To kill my fifteen minutes, I chose to do something useful, like moving a load of towels to the dryer and making myself some toast. The bread I’d be toasting was a gorgeous hand-crafted country sourdough loaf I bought yesterday from Evergreen Butcher and Baker. I told them they need to rent the place next door, where they could employ the third member of their holy trinity, the “Candlestick Maker.” The girl in the bakery laughed and told me her roommate had said that, too. The bread has that homemade substance you envision in an artisan loaf, but is light and airy, too. I forced the toast up from the toaster after what I determined was an interminable wait. I had two thin pats of butter ready to go and minced them for easy dispersing over the hot bread. I sprinkled a little salt over the top as I stood there watching the butter slowly melt, and helped it along with a knife, so I could eat it quicker and to uniformly spread the salt. I stood at the counter to deliberately eat the toast, one luscious bite at a time, salt and butter finding its way into the cavernous pockets of this sumptuous slice. I heard the dryer spinning on the other side of the wall and I heard the crunch of warm toast bites in stereo inside my head. I had thought to pop in two slices, but I don’t think a second slice would have compared, and my toast fascination and amazement would have been largely diluted. Sated, I slowly wandered back upstairs, back to the Brooklyn, Sydney, Paris and even a handful of Georgia Creative Mornings Zoomers. The screen slowly woke up and the chats began to flow. We’d each noticed different things, me, the hypnotic quality of towels tumbling in a dryer as slowly melting butter and salt sank into toast air pockets. We each were revived from this quarter of an hour, which offered a fascinating meditative hyper-focus where we could find a simple pocket of stillness and become reacquainted with our wide-open hearts, and minds, and eyes. 

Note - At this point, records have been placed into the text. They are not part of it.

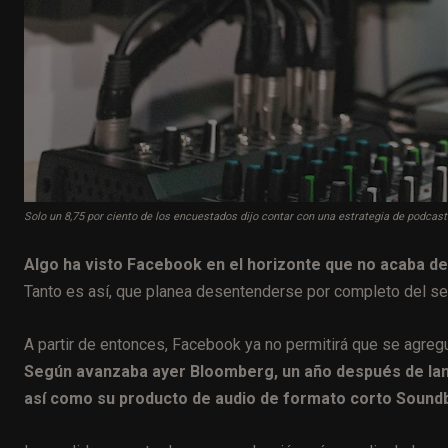
Solo un 8,75 por ciento de los encuestados dijo contar con una estrategia de podcas
Algo ha visto Facebook en el horizonte que no acaba d
Tanto es así, que planea desentenderse por completo del servi
A partir de entonces, Facebook ya no permitirá que se agreg
Según avanzaba ayer Bloomberg, un año después de lanz
así como su producto de audio de formato corto Soundb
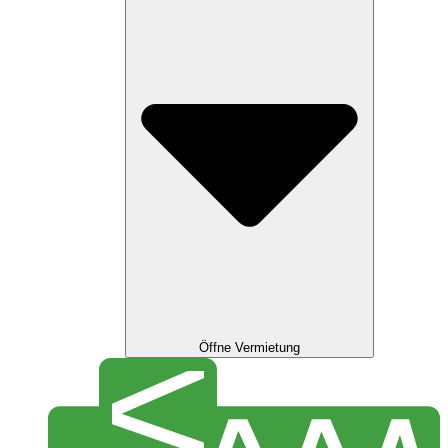
Öffne Vermietung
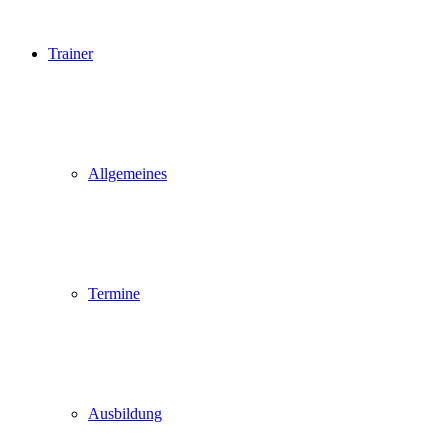
Trainer
Allgemeines
Termine
Ausbildung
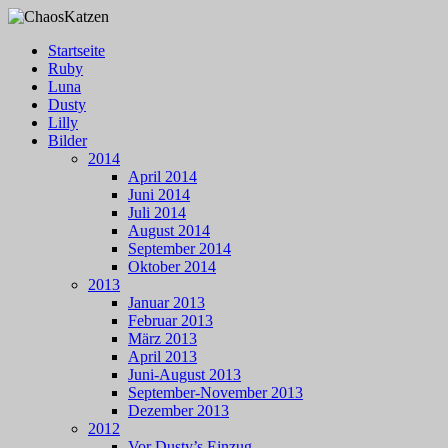
Zum
Inhalt
Menü
Startseite
springen
Einblicke ins Leben unserer Katzen
Ruby
ChaosKatzen
Luna
Dusty
Lilly
Bilder
2014
April 2014
Juni 2014
Juli 2014
August 2014
September 2014
Oktober 2014
2013
Januar 2013
Februar 2013
März 2013
April 2013
Juni-August 2013
September-November 2013
Dezember 2013
2012
Vor Dusty’s Einzug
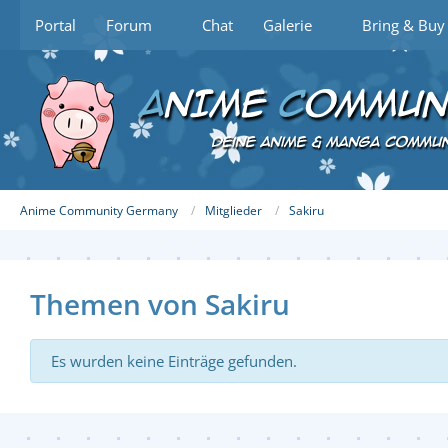
Portal
Forum
Chat
Galerie
Bring & Buy
Anime Community Germany
Mitglieder
Sakiru
Themen von Sakiru
Es wurden keine Einträge gefunden.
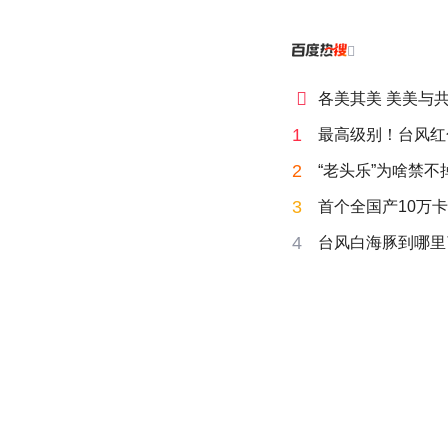


各美其美 美美与
1
最高级别！台风红
2
“老头乐”为啥禁不
3
首个全国产10万卡
4
台风白海豚到哪里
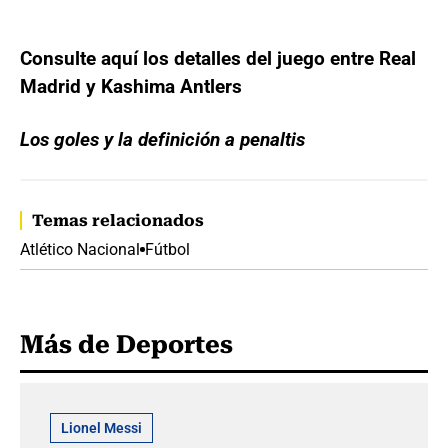
Consulte aquí los detalles del juego entre Real
Madrid y Kashima Antlers
Los goles y la definición a penaltis
Temas relacionados
Atlético Nacional
Fútbol
Más de Deportes
Lionel Messi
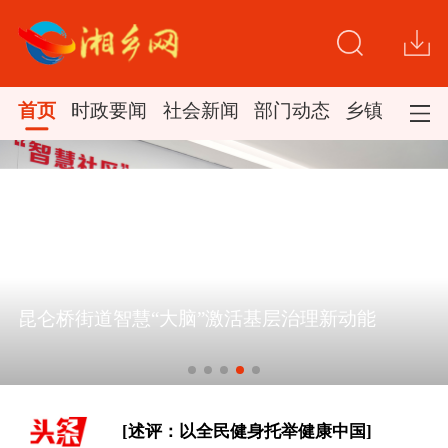
首页
时政要闻
社会新闻
部门动态
乡镇新闻
[述评：以全民健身托举健康中国]
总书记治国理政故事｜“我是人民的勤
昆仑桥街道智慧“大脑”激活基层治理新动能
务员”
[城市更新记]
[述评：以全民健身托举健康中国]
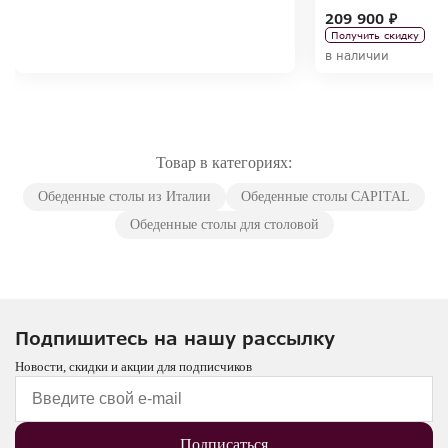
209 900 ₽
Получить скидку
в наличии
Товар в категориях:
Обеденные столы из Италии
Обеденные столы CAPITAL
Обеденные столы для столовой
Подпишитесь на нашу рассылку
Новости, скидки и акции для подписчиков
Подписаться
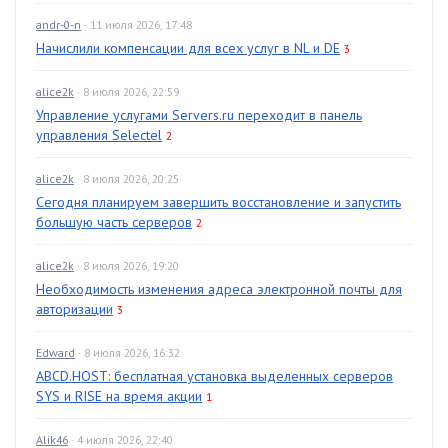
andr-0-n
· 11 июля 2026, 17:48
Начислили компенсации для всех услуг в NL и DE
3
alice2k
· 8 июля 2026, 22:59
Управление услугами Servers.ru переходит в панель
управления Selectel
2
alice2k
· 8 июля 2026, 20:25
Сегодня планируем завершить восстановление и запустить
большую часть серверов
2
alice2k
· 8 июля 2026, 19:20
Необходимость изменения адреса электронной почты для
авторизации
3
Edward
· 8 июля 2026, 16:32
ABCD.HOST: бесплатная установка выделенных серверов
SYS и RISE на время акции
1
Alik46
· 4 июля 2026, 22:40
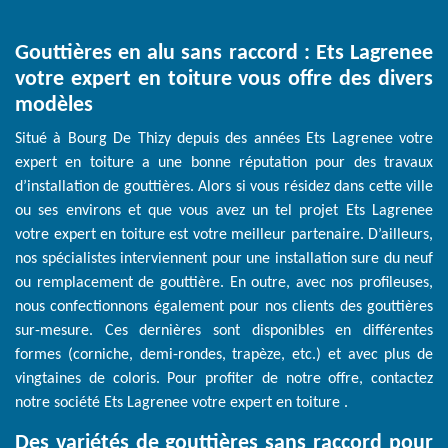
Gouttières en alu sans raccord : Ets Lagrenee
votre expert en toiture vous offre des divers
modèles
Situé à Bourg De Thizy depuis des années Ets Lagrenee votre
expert en toiture a une bonne réputation pour des travaux
d’installation de gouttières. Alors si vous résidez dans cette ville
ou ses environs et que vous avez un tel projet Ets Lagrenee
votre expert en toiture est votre meilleur partenaire. D’ailleurs,
nos spécialistes interviennent pour une installation sure du neuf
ou remplacement de gouttière. En outre, avec nos profileuses,
nous confectionnons également pour nos clients des gouttières
sur-mesure. Ces dernières sont disponibles en différentes
formes (corniche, demi-rondes, trapèze, etc.) et avec plus de
vingtaines de coloris. Pour profiter de notre offre, contactez
notre société Ets Lagrenee votre expert en toiture .
Des variétés de gouttières sans raccord pour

Throughout the session, a few quotes were offered up, and I jotted them down. 

1) Whatever interests you is your future self-seeking to manifest itself in the present.

2) Sometimes you have to turn something off to turn something on.

3) Don’t stick with what we know.

4) Be patient with yourself.

5) Sit with your discomfort.

6) New things can be built up around the things we already have. 

7) How am I moving forward for myself?

8) You know where to go. You can steer.

9) Put what’s inside you outside you so you can see it. 

10) Creativity is that rare phenomenon where teacher and student reside in the same human.

Have yourself a wondrous weekend and maybe some toast.